__HOW TO COMPLETE THIS TASK__. The response has to reproduce all entries exactly while excluding their pictures.

# # #

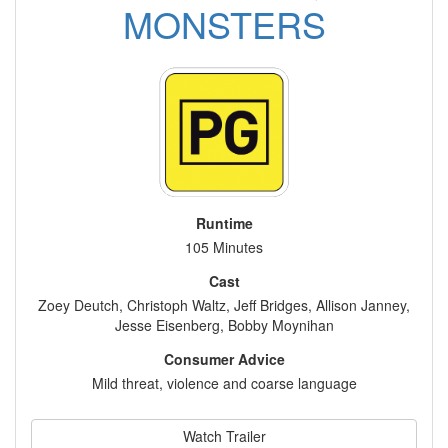
MONSTERS
Runtime
105 Minutes
Cast
Zoey Deutch, Christoph Waltz, Jeff Bridges, Allison Janney,
Jesse Eisenberg, Bobby Moynihan
Consumer Advice
Mild threat, violence and coarse language
Watch Trailer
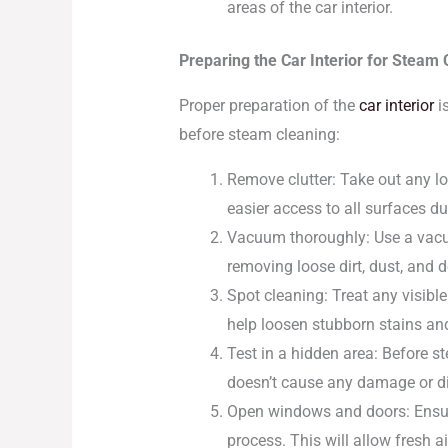
areas of the car interior.
Preparing the Car Interior for Steam 
Proper preparation of the
car interior
is
before steam cleaning:
Remove clutter: Take out any lo
easier access to all surfaces du
Vacuum thoroughly: Use a vacuu
removing loose dirt, dust, and d
Spot cleaning: Treat any visible
help loosen stubborn stains and
Test in a hidden area: Before st
doesn’t cause any damage or di
Open windows and doors: Ensure
process. This will allow fresh a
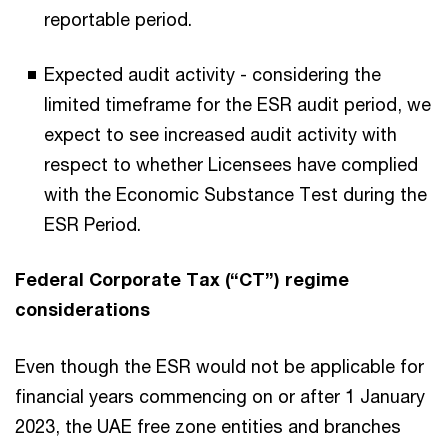
reportable period.
Expected audit activity - considering the
limited timeframe for the ESR audit period, we
expect to see increased audit activity with
respect to whether Licensees have complied
with the Economic Substance Test during the
ESR Period.
Federal Corporate Tax (“CT”) regime
considerations
Even though the ESR would not be applicable for
financial years commencing on or after 1 January
2023, the UAE free zone entities and branches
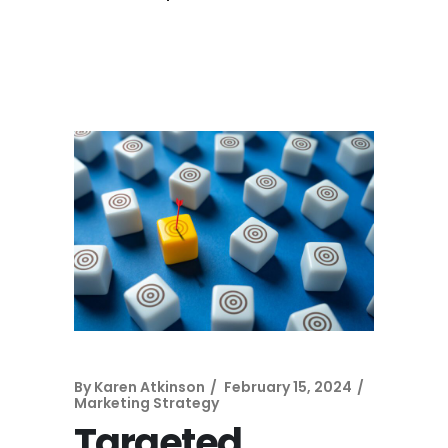
By
Karen Atkinson
February 15, 2024
Marketing Strategy
Targeted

# # #

__SOLVED PROBLEM__.
MONSTERS
Runtime
105 Minutes
Cast
Zoey Deutch, Christoph Waltz, Jeff Bridges, Allison Janney,
Jesse Eisenberg, Bobby Moynihan
Consumer Advice
Mild threat, violence and coarse language
Watch Trailer
areas of the car interior.
Preparing the Car Interior for Steam 
Proper preparation of the
car interior
is
before steam cleaning:
Remove clutter: Take out any lo
easier access to all surfaces du
Vacuum thoroughly: Use a vacuu
removing loose dirt, dust, and d
Spot cleaning: Treat any visible
help loosen stubborn stains and
Test in a hidden area: Before st
doesn’t cause any damage or di
Open windows and doors: Ensure
process. This will allow fresh a
reportable period.
Expected audit activity - considering the
limited timeframe for the ESR audit period, we
expect to see increased audit activity with
respect to whether Licensees have complied
with the Economic Substance Test during the
ESR Period.
Federal Corporate Tax (“CT”) regime
considerations
Even though the ESR would not be applicable for
financial years commencing on or after 1 January
2023, the UAE free zone entities and branches
By
Karen Atkinson
February 15, 2024
Marketing Strategy
Targeted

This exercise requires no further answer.